A strong resurgence in the Covid cases and the ensuing restrictions by various state governments are set to disrupt the recovery seen by the hospitality sector during the past two quarters. An improvement in macro indicators in terms of business as well as recovery rate of Covid had kick-started a revival in the hospitality sector pushing up the occupancy by over 40 per cent during the third quarter. It was primarily driven by the leisure segment and ‘revenge travel’ during weekends and the festive season, weddings along with food and beverage demand.
"It was with some respite that hotels saw a month on month increase in occupancies during January to March quarter when compared with the immediately preceding quarter. However, the ARRs (average room rate) continue to be stressed and are around 60 per cent of pre-Covid levels," said Vineet Verma, Executive Director and CEO, Brigade Hospitality. Brigade is the asset owner for Sheraton Grand, Holiday Inn and Four Points by Sheraton in Bangalore, Kochi, Chennai and Mysore.
"While we were looking at further improvement in business in the coming quarters, concerns about the second wave and increasing restrictions on movement of people have again put a dampner on our business. Our sector can ill afford another lockdown," said Verma.
The pace of recovery, however, started losing steam from February 2021 onwards with rising incidence of Covid-19 cases and state induced localised restrictions.

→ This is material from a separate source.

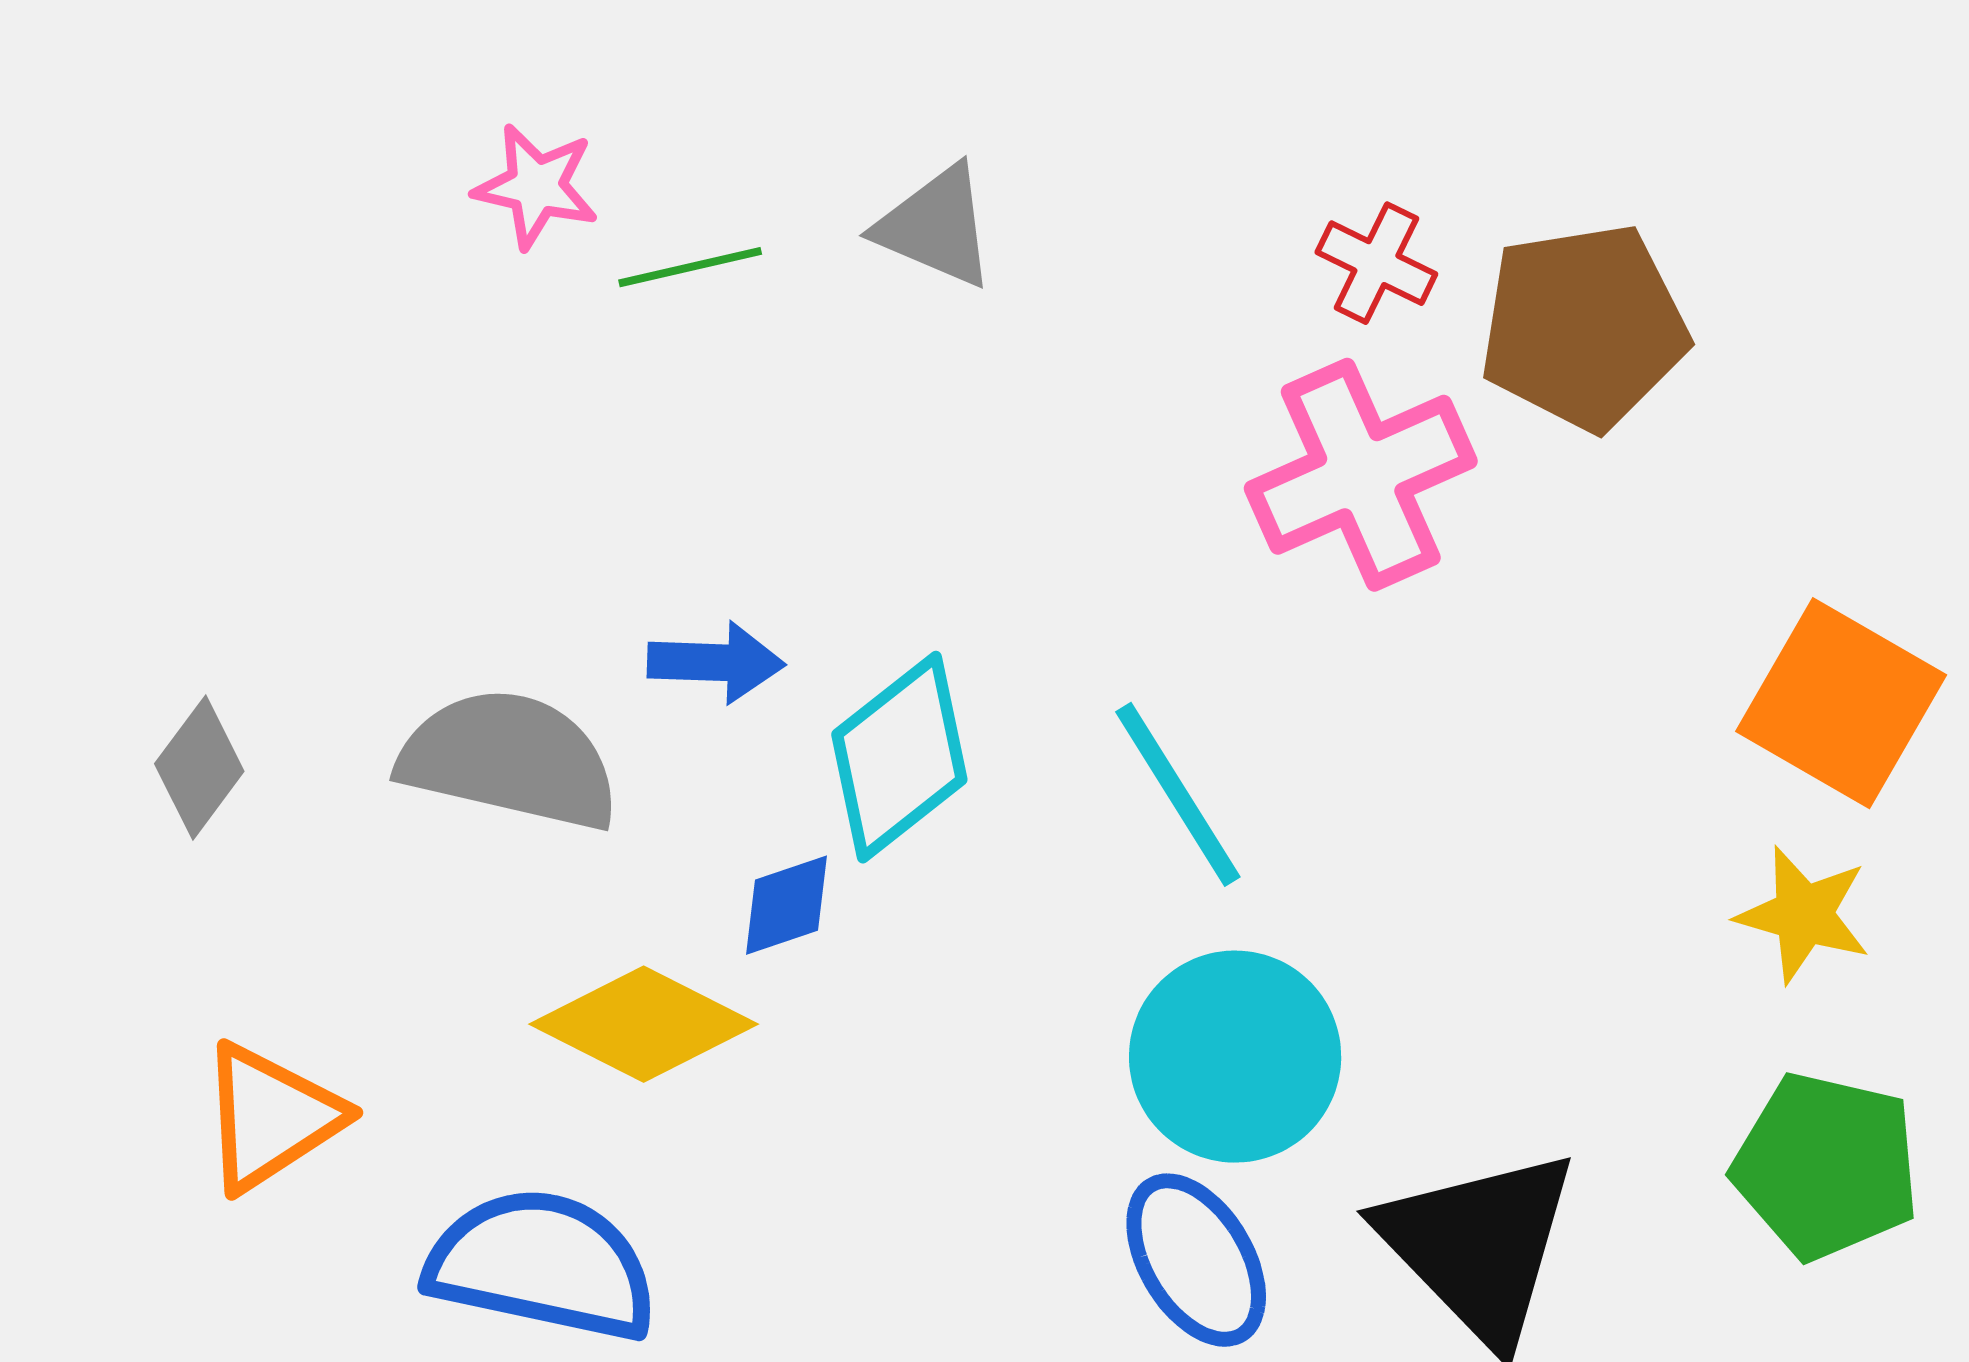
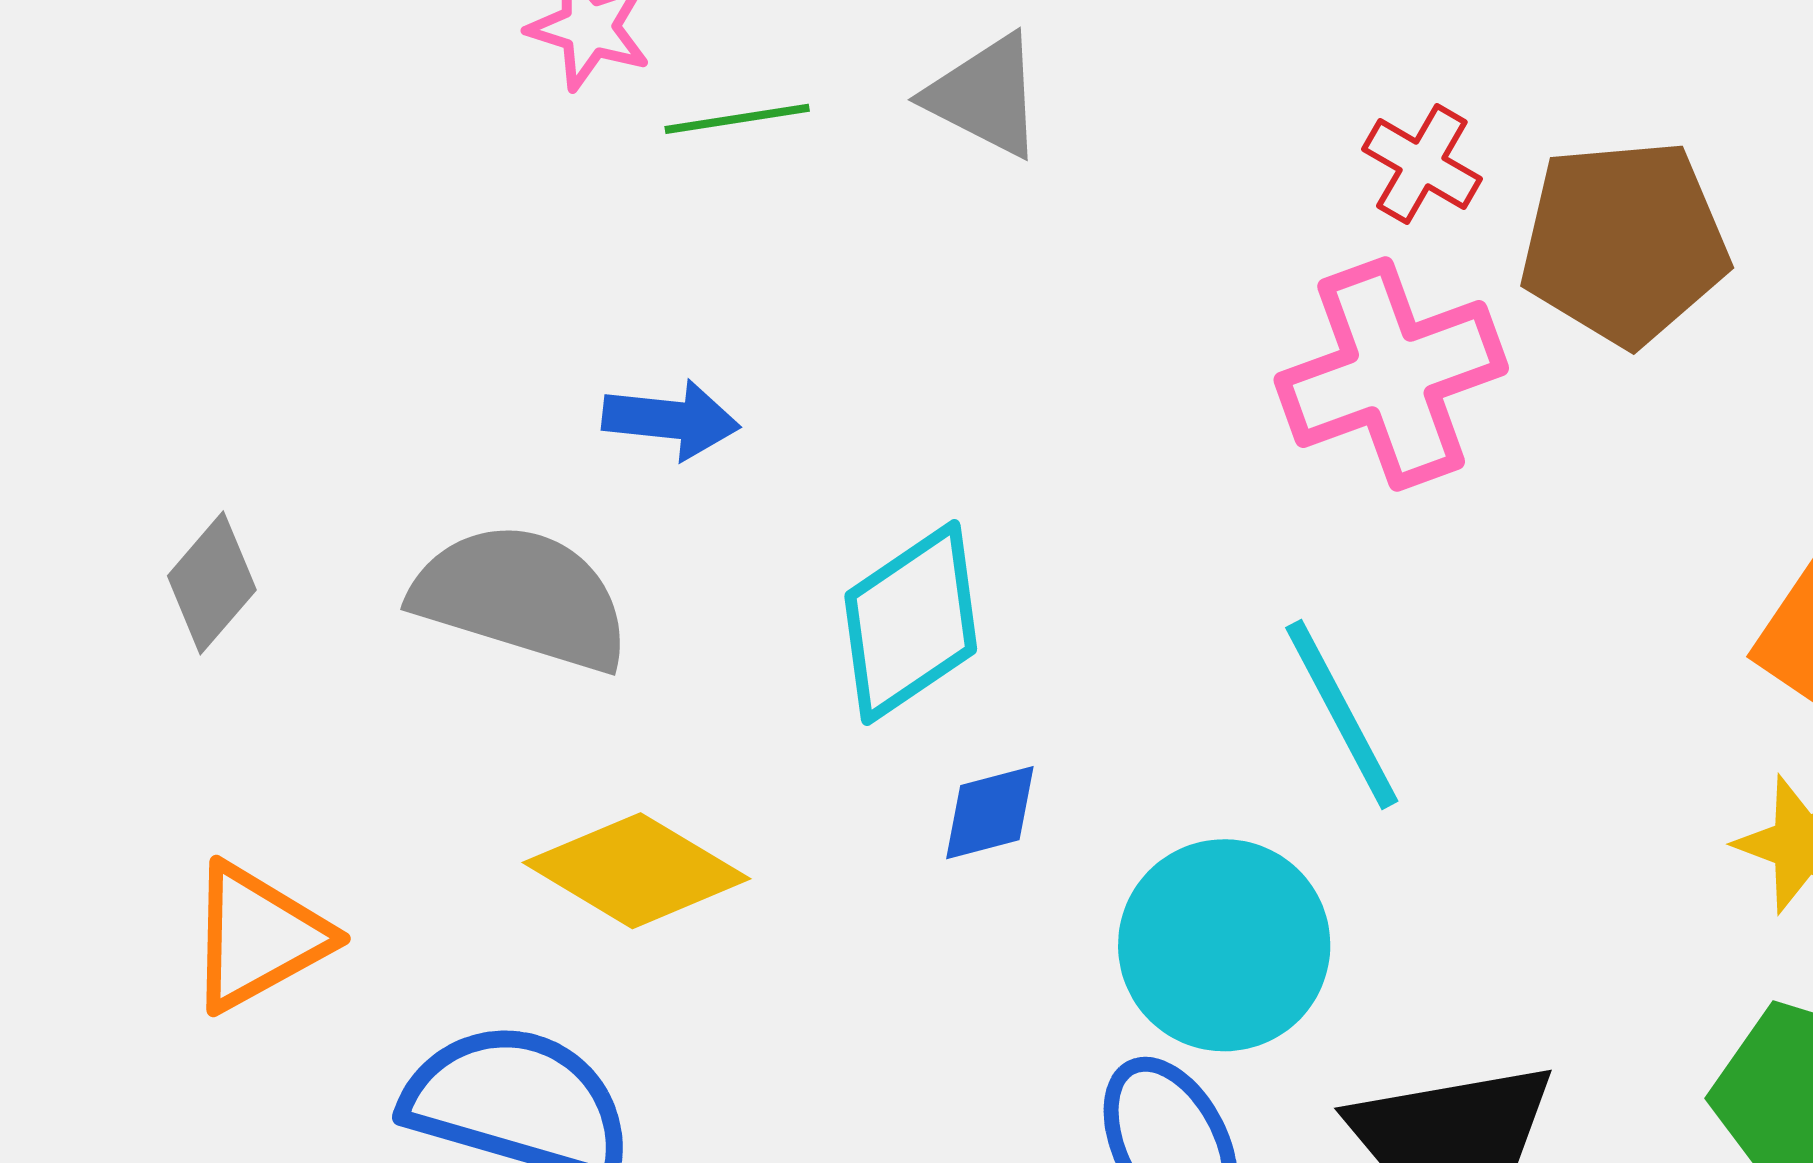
blue arrow: (716, 662) -> (671, 420), moved
cyan line: (1178, 794) -> (1342, 714), moved
blue diamond: (787, 905) -> (990, 813), moved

This led to a fall in demand for leisure destinations, which in Q3FY21 remained a key driver for revenues for hotel space, wrote Rashesh Shah, analyst at ICICI Direct Research.

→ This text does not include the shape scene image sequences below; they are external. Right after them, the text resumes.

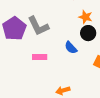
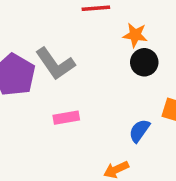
blue semicircle: (71, 48) -> (139, 131), moved, turned 88

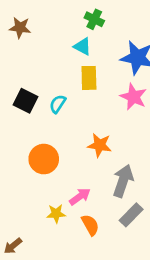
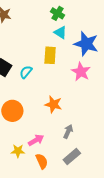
cyan triangle: (82, 47) -> (60, 32), moved
gray arrow: (123, 181) -> (68, 132), size x0.6

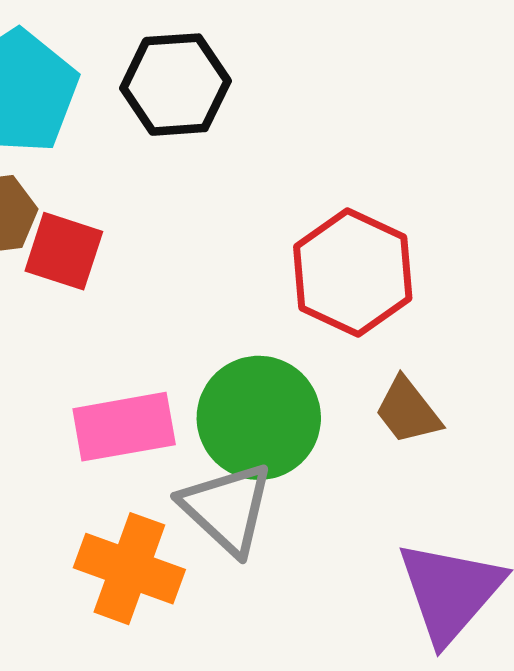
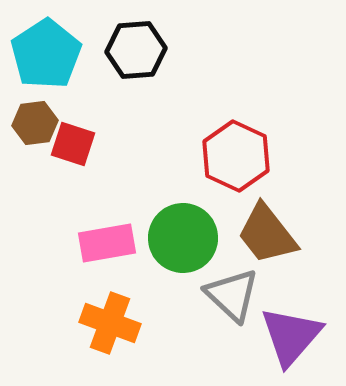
brown trapezoid: (408, 411) -> (267, 234), size x1.6
gray triangle: (227, 508) -> (232, 295), moved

With corporates continuing their work from home policy, demand from business travellers, who account for a major revenue share for upscale business hotels, was anyways muted and is likely to remain unchanged in the forthcoming quarters.

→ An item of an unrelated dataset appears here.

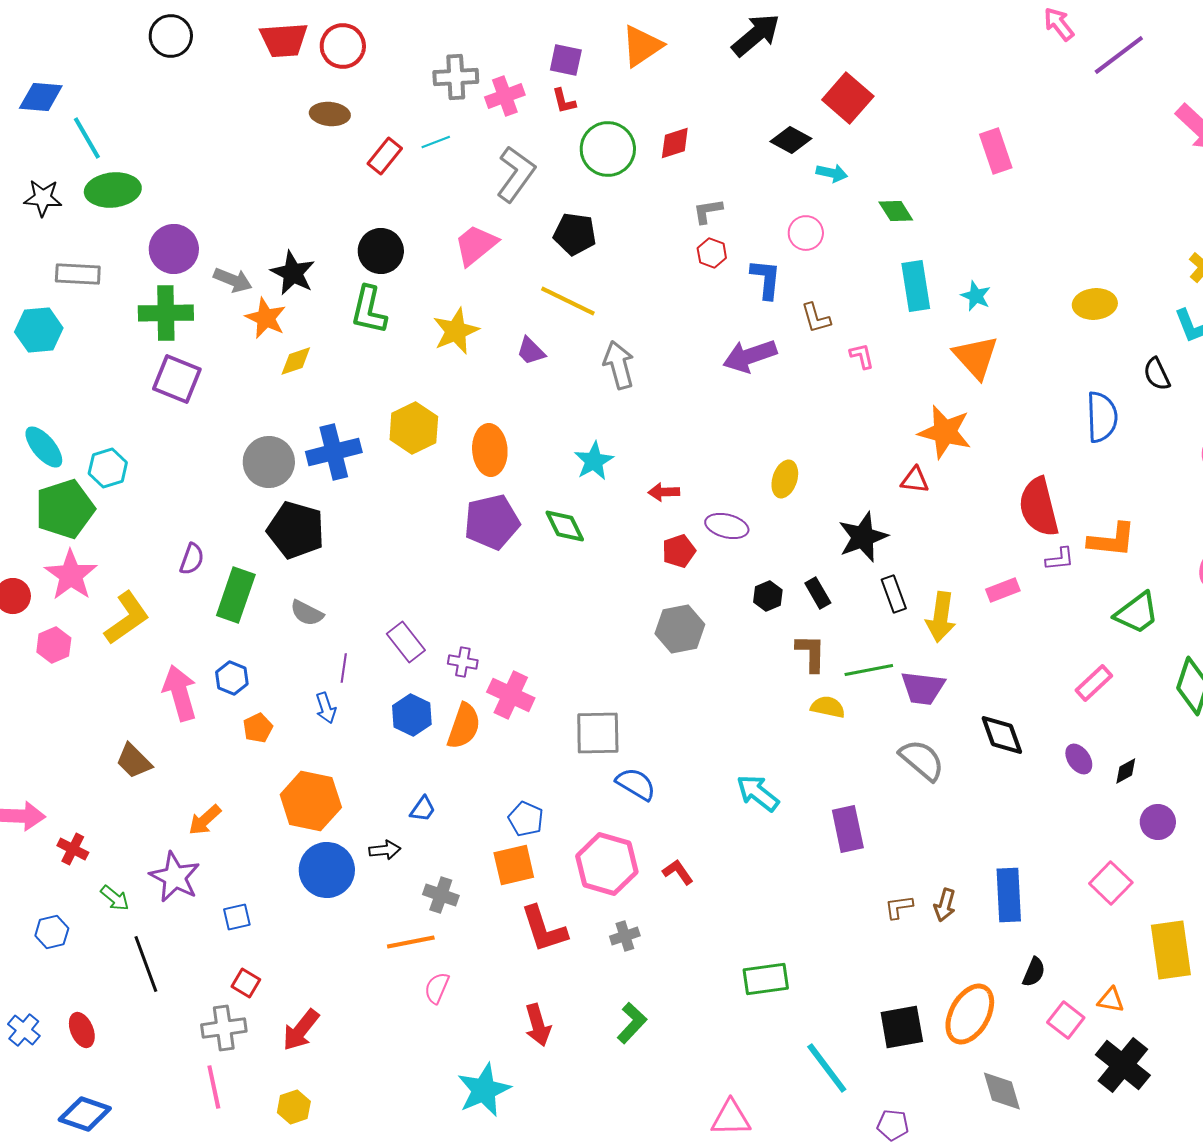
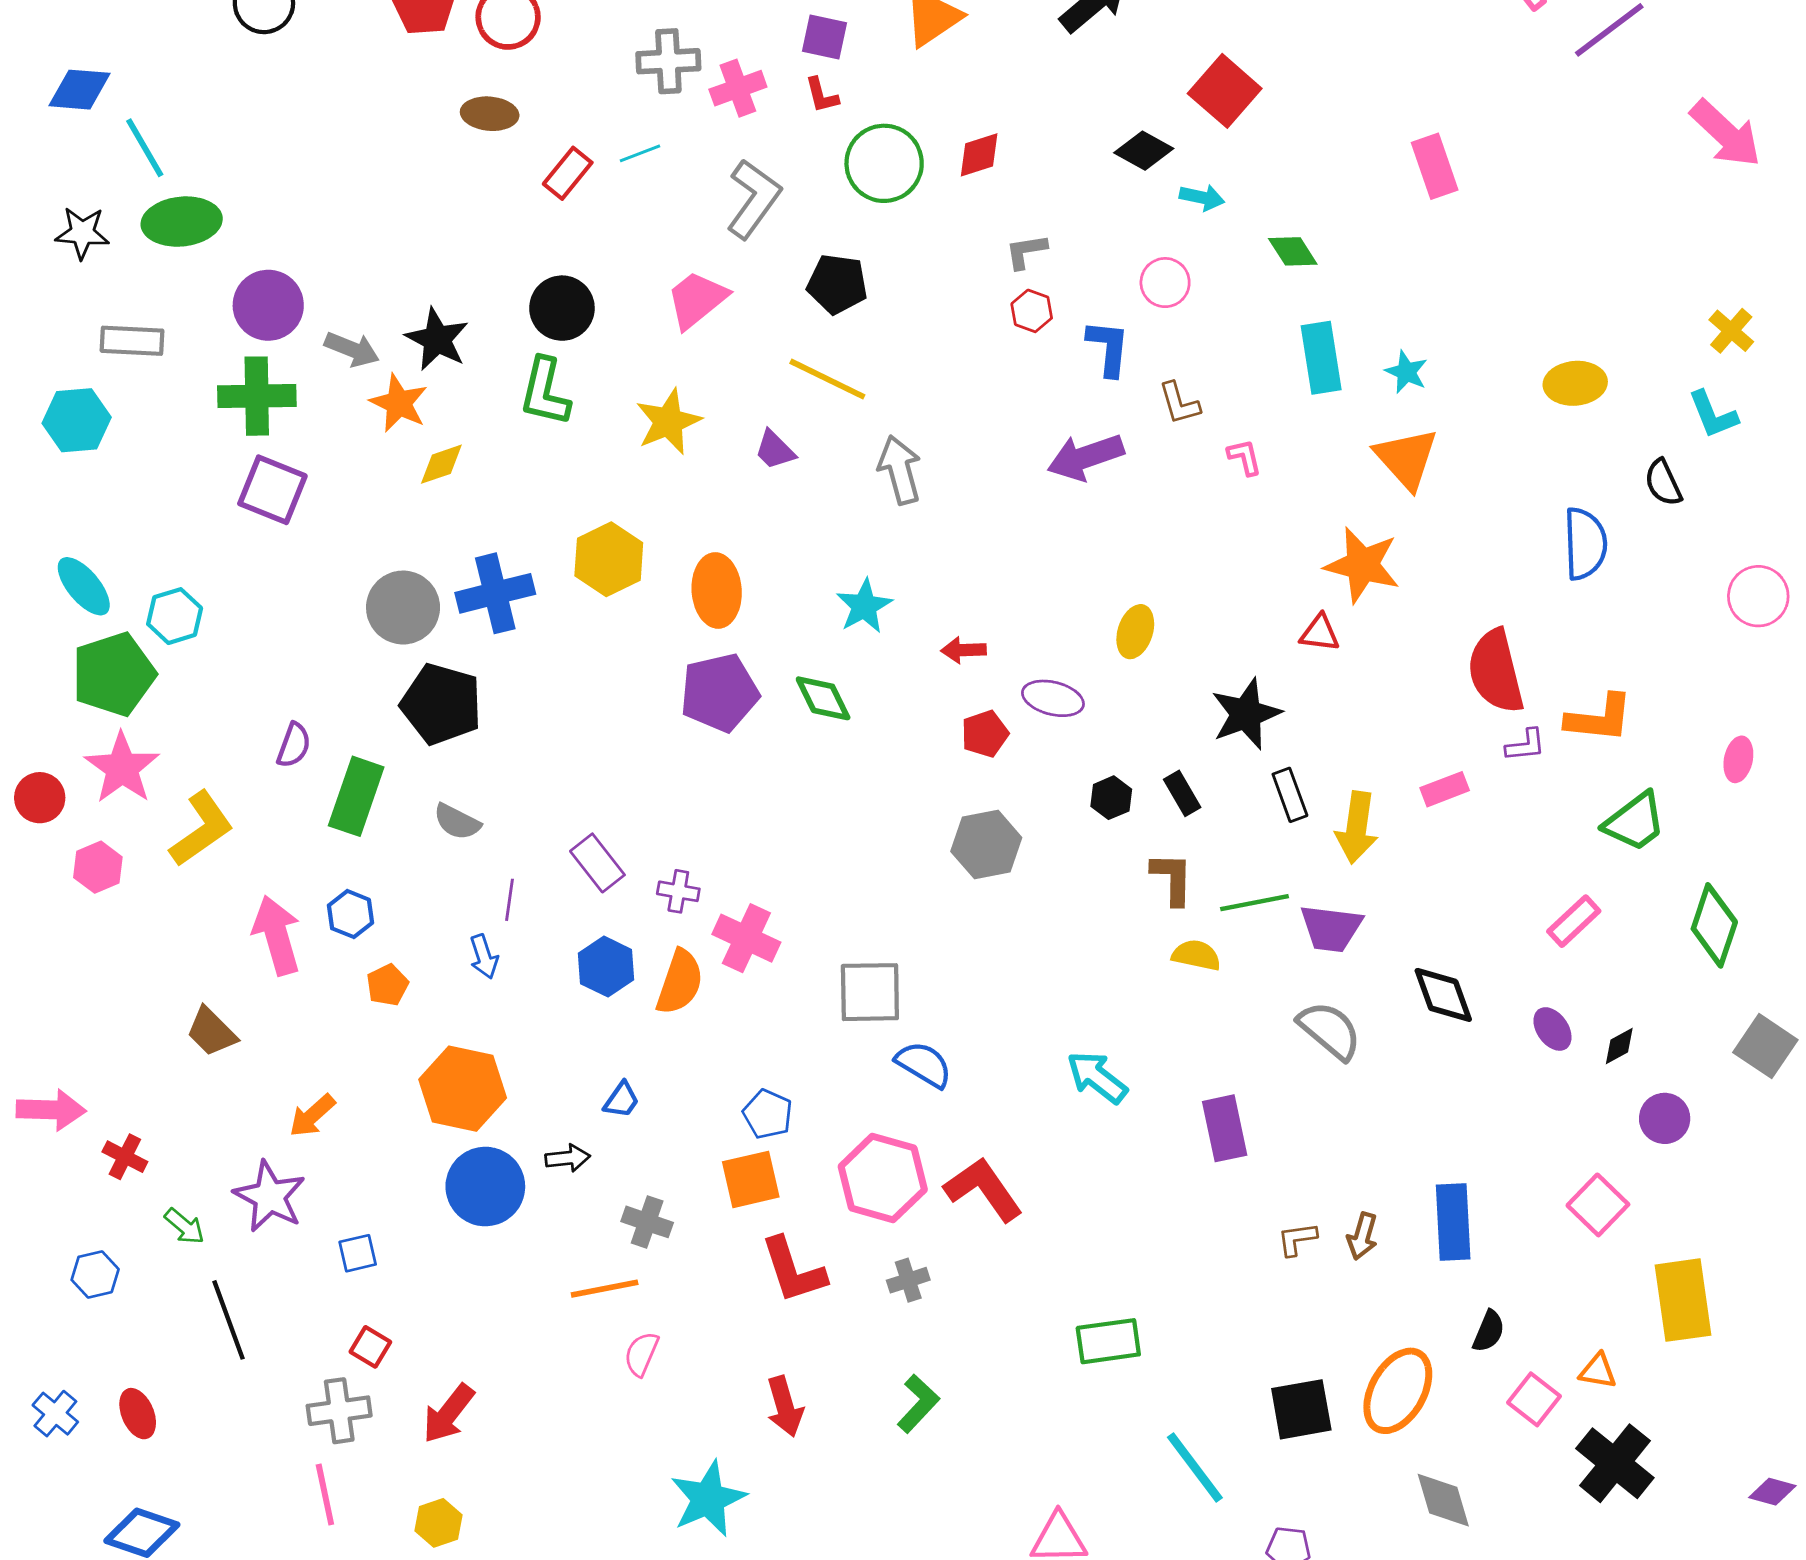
red L-shape: (678, 872) -> (983, 1189), size x1.8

With the surge in Covid cases across the country, partial lockdown in few states and compulsory testing for travellers in most of the states are discouraging travellers to travel, this has a direct impact on room demand, said Nandivardhan Jain, CEO, Noesis Capital Advisors adding that the last three weeks hotel occupancy in metro cities has dropped by more than 50 per cent in comparison to February.
“This will be a tough quarter for the industry as there will be demand contraction. If this situation continues it will be difficult for the hotels to recover even their operating cost which has already taken a big hit in the last 12 months,” said Jain.
“Overall, we expect the first half of FY22 to be challenging for the hotel space. We would likely see a full recovery in demand only post full resumption of domestic as well as international flights,” Shah. Arrival of foreign tourists especially from the US and UK remain top contributors to revenues of premium segment hotels, wrote Shah.
ICICI expects revenue at premium segment hotels like Indian Hotels to report a quarter-on-quarter decline of 3.8 per cent in Q4 while mid-scale hotels like Lemon Tree are expected to report revenue decline 5.7 per cent QoQ.
But despite an operationally weak quarter, analysts expect hotels to trim the losses quarter-on-quarter as most of them re-aligned the fixed costs, which account for 70 per cent of the total costs, to the new normal of a challenging environment.
The strong demand from the leisure segment came to hotels’ rescue in 4QFY21. It boosted room revenues and F&B (food and beverages) business compared to 3QFY21 and 9MFY21, wrote Amit Agarwal, analyst at Nirmal Bang Securities in a recent research report.
“Since international travel, corporate travel and MICE (meetings, incentives, conferences and exhibitions) have not yet resumed, we expect the RevPar (revenue per average room) to be lower YoY. Some of the loss of international demand is expected to be substituted by staycation demand, uptake in domestic travel to leisure destinations and luxury destinations,” he wrote. Certain leisure properties are performing better and drawing higher RevPar compared to the RevPar they used to draw in the pre-Covid times, pointed out Agarwal.
“We expect RevPar for 4QFY21 to decline in the range of 43 per cent to 67 per cent YoY for Indian Hotels Company Chalet Hotels, East India Hotels and Lemon Tree Hotels. But, the RevPar is expected to improve on a QoQ basis,” he wrote.